10.0.2.21:3333 — 10.0.2.20:80

Now a second client might connect to the web server as well – of course we want this to be possible. If this client is running on a machine with IP address 10.0.2.22 and using port 3334, we obtain a second connection

10.0.2.22:3334 — 10.0.2.20:80

The situation is displayed in the image below.

TCPConnections

The web server will create a second thread that serves HTTP requests that are placed using this connection. Now the point is that even though both connections share the same endpoint 10.0.2.20:80, they operate completely independently! If a TCP message arrives at port 80 of the web server, the operating system will inspect the source IP address and source port number to match the message to an existing open connection. It will then forward the message to the thread responsible for this connection and to no other thread. Thus a connection, identified by the quadruple IP source address, IP target address, TCP source port, TCP target port, serves as a channel through which data can flow independently of any other connections, even if they share a common endpoint. This makes TCP compatible with the paradigm of multi-threaded servers.

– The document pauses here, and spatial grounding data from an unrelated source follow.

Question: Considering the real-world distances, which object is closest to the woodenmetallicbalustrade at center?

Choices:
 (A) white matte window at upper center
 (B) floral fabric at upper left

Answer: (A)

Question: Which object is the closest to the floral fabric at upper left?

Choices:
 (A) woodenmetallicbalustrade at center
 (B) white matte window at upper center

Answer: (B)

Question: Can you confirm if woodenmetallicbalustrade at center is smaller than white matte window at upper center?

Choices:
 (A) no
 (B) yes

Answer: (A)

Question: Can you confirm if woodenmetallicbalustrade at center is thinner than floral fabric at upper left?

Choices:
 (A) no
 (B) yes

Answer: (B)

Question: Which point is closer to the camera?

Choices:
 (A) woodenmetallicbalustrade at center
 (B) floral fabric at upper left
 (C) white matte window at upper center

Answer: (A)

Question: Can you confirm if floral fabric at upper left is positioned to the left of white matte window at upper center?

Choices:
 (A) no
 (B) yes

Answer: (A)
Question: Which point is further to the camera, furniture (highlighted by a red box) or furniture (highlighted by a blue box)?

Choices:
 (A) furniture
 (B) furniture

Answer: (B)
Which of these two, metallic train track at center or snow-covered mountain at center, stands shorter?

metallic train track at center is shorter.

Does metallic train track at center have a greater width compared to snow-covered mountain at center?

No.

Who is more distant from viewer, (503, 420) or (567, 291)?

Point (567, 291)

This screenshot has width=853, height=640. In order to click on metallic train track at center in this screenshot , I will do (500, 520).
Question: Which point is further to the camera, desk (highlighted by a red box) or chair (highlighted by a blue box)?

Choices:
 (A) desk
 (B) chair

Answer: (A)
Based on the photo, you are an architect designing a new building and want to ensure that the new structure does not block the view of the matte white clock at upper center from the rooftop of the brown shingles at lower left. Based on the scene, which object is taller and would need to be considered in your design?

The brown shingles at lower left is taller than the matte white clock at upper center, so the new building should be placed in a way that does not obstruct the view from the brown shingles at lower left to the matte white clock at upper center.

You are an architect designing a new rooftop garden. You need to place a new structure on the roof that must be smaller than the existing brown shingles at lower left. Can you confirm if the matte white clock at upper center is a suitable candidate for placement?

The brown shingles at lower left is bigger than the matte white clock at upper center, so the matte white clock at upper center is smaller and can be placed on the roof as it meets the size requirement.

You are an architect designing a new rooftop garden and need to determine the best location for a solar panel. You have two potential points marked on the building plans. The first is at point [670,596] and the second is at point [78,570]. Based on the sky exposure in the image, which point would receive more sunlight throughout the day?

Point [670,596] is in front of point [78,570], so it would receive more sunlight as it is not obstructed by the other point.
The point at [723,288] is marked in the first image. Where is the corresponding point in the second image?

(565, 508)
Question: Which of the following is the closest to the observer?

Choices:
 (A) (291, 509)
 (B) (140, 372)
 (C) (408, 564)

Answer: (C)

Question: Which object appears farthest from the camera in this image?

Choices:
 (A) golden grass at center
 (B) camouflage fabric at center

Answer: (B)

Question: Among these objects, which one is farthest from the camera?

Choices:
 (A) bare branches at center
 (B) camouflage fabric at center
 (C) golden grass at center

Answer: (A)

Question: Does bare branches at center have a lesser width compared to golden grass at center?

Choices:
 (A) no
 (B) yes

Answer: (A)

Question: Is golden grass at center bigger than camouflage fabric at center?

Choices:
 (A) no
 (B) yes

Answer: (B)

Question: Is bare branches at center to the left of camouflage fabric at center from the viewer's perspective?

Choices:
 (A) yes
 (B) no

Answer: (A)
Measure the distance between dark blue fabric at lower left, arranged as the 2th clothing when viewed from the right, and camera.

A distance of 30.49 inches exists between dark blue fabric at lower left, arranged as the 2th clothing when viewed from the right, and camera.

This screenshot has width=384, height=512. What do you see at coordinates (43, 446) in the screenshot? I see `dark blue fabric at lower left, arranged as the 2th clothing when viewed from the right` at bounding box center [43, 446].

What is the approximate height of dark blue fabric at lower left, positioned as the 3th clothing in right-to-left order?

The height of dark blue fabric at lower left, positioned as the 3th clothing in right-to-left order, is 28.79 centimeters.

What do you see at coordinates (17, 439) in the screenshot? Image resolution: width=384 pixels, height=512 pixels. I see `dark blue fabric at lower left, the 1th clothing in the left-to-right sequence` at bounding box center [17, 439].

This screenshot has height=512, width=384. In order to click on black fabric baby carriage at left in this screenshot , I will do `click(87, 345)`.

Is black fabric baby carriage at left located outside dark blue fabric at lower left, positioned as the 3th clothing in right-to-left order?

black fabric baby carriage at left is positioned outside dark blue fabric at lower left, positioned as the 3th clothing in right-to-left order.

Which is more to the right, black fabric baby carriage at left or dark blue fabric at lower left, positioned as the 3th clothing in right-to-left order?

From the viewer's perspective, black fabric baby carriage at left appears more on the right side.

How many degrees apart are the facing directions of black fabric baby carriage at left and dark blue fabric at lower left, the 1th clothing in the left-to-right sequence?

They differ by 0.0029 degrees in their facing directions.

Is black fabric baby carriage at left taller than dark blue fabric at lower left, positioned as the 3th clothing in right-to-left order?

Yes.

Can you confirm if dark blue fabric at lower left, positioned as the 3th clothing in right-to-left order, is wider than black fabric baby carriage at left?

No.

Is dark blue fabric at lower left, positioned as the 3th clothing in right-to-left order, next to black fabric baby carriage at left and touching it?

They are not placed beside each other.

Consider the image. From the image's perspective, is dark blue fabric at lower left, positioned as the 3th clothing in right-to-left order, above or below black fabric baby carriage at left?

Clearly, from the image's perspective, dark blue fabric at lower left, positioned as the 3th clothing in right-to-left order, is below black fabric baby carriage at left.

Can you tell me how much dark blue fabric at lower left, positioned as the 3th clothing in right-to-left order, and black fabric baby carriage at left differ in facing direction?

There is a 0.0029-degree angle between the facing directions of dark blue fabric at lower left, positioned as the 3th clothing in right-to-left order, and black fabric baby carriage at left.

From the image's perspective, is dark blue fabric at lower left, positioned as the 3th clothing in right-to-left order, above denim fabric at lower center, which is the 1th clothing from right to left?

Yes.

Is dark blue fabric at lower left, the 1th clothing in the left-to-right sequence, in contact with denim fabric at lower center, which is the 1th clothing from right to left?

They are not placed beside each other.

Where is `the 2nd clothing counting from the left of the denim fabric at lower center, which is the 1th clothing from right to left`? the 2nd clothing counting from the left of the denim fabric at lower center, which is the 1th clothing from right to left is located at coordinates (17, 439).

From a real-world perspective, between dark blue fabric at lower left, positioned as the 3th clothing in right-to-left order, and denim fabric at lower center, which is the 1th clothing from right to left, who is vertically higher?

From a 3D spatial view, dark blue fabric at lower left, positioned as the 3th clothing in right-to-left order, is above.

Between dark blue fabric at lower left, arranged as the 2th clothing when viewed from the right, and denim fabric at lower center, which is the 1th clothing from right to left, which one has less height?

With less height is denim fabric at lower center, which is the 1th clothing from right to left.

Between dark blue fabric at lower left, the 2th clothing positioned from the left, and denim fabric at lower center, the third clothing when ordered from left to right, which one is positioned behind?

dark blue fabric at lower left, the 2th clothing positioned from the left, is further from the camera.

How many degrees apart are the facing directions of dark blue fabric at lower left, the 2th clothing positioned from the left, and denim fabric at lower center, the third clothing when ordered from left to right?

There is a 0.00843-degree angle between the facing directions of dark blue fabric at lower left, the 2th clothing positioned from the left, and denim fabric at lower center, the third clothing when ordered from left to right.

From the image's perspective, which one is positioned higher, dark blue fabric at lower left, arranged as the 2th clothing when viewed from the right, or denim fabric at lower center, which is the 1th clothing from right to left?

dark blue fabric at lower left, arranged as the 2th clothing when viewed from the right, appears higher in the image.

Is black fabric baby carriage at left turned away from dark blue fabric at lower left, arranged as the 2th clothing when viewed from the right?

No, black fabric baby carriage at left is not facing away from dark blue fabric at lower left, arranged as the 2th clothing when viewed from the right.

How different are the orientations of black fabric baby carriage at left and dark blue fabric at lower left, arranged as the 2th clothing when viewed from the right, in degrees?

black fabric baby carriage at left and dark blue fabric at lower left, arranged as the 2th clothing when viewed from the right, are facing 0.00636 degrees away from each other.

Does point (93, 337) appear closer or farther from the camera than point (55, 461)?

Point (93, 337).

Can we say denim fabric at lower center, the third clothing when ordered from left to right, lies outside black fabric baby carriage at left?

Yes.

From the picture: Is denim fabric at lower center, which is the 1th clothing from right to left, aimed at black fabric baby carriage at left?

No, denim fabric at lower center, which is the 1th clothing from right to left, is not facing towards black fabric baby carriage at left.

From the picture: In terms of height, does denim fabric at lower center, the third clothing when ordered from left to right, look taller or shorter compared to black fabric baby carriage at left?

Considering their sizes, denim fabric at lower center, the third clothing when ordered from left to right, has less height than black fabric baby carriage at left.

Handshakes and the TCP state machine

The connection based approach of TCP obviously requires a mechanism to establish a connection when the communication between two nodes begins. It also implies that a TCP connection has a state. This is a major difference between TCP and pure IP. In the IP protocol, every packet is treated the same – the processing of a packet is independent of any previously received packet (which is strictly speaking only true if we ignore fragmentation for a moment). For TCP, this is not true. A TCP connection has a state and the processing triggered by the arrival of a packet is in the context of that state.

Thus, from a theoretical point of view, a TCP connection can be described as a state machine. There is a (finite) number of states, and the connection will move from one state to the next state triggered by events and packets.

The full TCP state machine is rather complicated, and we will not discuss all possible transitions. Rather, we will focus on those transitions that a connection goes through until it is fully established. A graphical representation of this part of the state machine would look as follows.

TCPStateMachine

To understand this image, let us go through the transitions and events one by one for a real world example. Suppose you are pointing your web browser to a specific site on the WWW, say http://www.wordpress.com. Your browser will then use a DNS service to turn this human readable address into an IP address, say 192.0.78.13. At this IP address, a web server is listening on port 80.

When this web server was started, it did ask the operating system on which it is running to reserve port 80 for it, so that it is automatically owning all incoming connections on this port. Technically, this is done using an operating system call called listen on most operating systems. The operating system now knows that the web server is claiming this port. It will establish an object called a socket and move this socket into the state “listening”. Thus, the endpoint on the server side does actually go through the transition at the top left of the image above – transitioning a connection from “closed” (i.e. not existing in this case) to “listening”.

You can use the command netstat -tln -4 on a Linux machine to get a list of all listening TCP connections (for IPv4). Depending on your configuration, you might see sockets listening on the ports 53 (DNS server), 445 (Microsoft Windows shares/CIFS), 80 (Web server) or 139 (Microsoft NetBios).

Back to our example – what is the web browser doing? After having resolved the IP address, it will try to establish a connection to the IP address / port number 192.0.78.13:80. To do this, it will assemble and send a special TCP packet called a SYN packet. This packet does not contain any data, but a special bit (the SYN bit) in the TCP header of this packet is set. After sending this packet, the client side endpoint is now in the state “SYN-SENT”, i.e. the client part of the connection did traverse the path on the upper right of our image.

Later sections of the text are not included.